Uygulamaya ilişkin usul ve esasların yer aldığı 2019/12 sayılı Genelgede izin (VÖG izni) kapsamındaki eşyanın taşınmasına veya ambalajlanmasına mahsus geçici ithalat rejimine konu eşya için de Türkiye Gümrük Bölgesine varışından önce beyannamenin tescil edilmesine izin verilebileceği ifade edilerek geçici ithalat ile yurda giren ambalaj eşyasının da VÖG’den yararlanmasına imkân tanınmıştır. Söz konusu Genelgeyle havayolu taşımacılığına ilişkin hususlar da eklenerek 26.05.2021 tarihinde düzenlenen 2021/16 sayılı Genelge ile güncellenmiştir.

1.3 Kılavuz

Uygulamayla ilgili kılavuz; düzenleme niteliği olmayıp yönlendirici maksadı taşıyan kılavuz https://ticaret.gov.tr/duyurular/varis-oncesi-gumruk-islemlerine-eklenecek-gtipler-ve-uygulamaya-iliskin-kilavuz web sayfasında yer almaktadır.

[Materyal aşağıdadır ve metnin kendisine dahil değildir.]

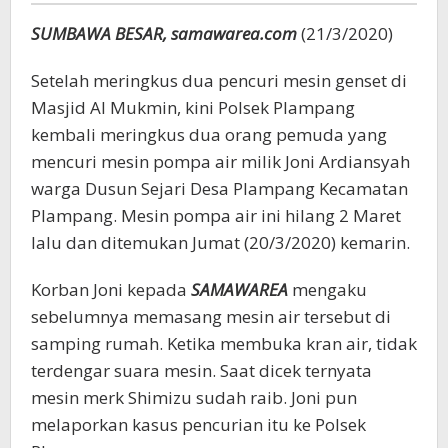
Pompa
SUMBAWA BESAR, samawarea.com
(21/3/2020)
Air
Setelah meringkus dua pencuri mesin genset di
Masjid Al Mukmin, kini Polsek Plampang
kembali meringkus dua orang pemuda yang
mencuri mesin pompa air milik Joni Ardiansyah
warga Dusun Sejari Desa Plampang Kecamatan
Plampang. Mesin pompa air ini hilang 2 Maret
lalu dan ditemukan Jumat (20/3/2020) kemarin.
Korban Joni kepada
SAMAWAREA
mengaku
sebelumnya memasang mesin air tersebut di
samping rumah. Ketika membuka kran air, tidak
terdengar suara mesin. Saat dicek ternyata
mesin merk Shimizu sudah raib. Joni pun
melaporkan kasus pencurian itu ke Polsek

Burada özellikle gümrük memurları ile yükümlülerin dikkat etmeleri gereken hususlara değinilmiştir.

2 Uygulama

2.1 Kimler faydalanabilir?

Tebliğin 4’üncü maddesinde uygulamadan faydalanmaya ilişkin şartlar belirtilmiş olup bu şartlardan bazıları özet olarak şunlardır:

  • Yükümlünün Türkiye Gümrük Bölgesinde yerleşik olması,
  • Yükümlü veya ortaklarının, Tebliğde sayılan herhangi bir ceza veya mahkumiyete çarptırılmamış olması, SGK ve vergi borcunun bulunmaması,
  • Yükümlünün (Yeminli Mali Müşavir tarafından raporlanma kaydıyla) mali durumunun yeterli olduğunun ispatı,
  • Yükümlünün son 3 yılda her bir yıl ayrı ayrı olmak üzere asgari 5 milyon dolar tutarında ihracat yapmış olması,
  • Belli bir oranda usulsüzlük ve vergi cezalarını geçmemesi,
  • İlgili mevzuata göre sanayici sayılması.

Şartlar incelendiğinde, varış öncesi gümrük işlemlerinden faydalanmak için en temel şartın üretim ve ihracat olduğu görülmektedir.

Diğer taraftan aynı Tebliğ maddesinde Yetkilendirilmiş Yükümlü Statüsündeki firmaların herhangi bir izne gerek olmaksızın faydalanabileceği belirtilmiştir.

2.2 Hangi eşyalar bu kapsamda yer almaktadır?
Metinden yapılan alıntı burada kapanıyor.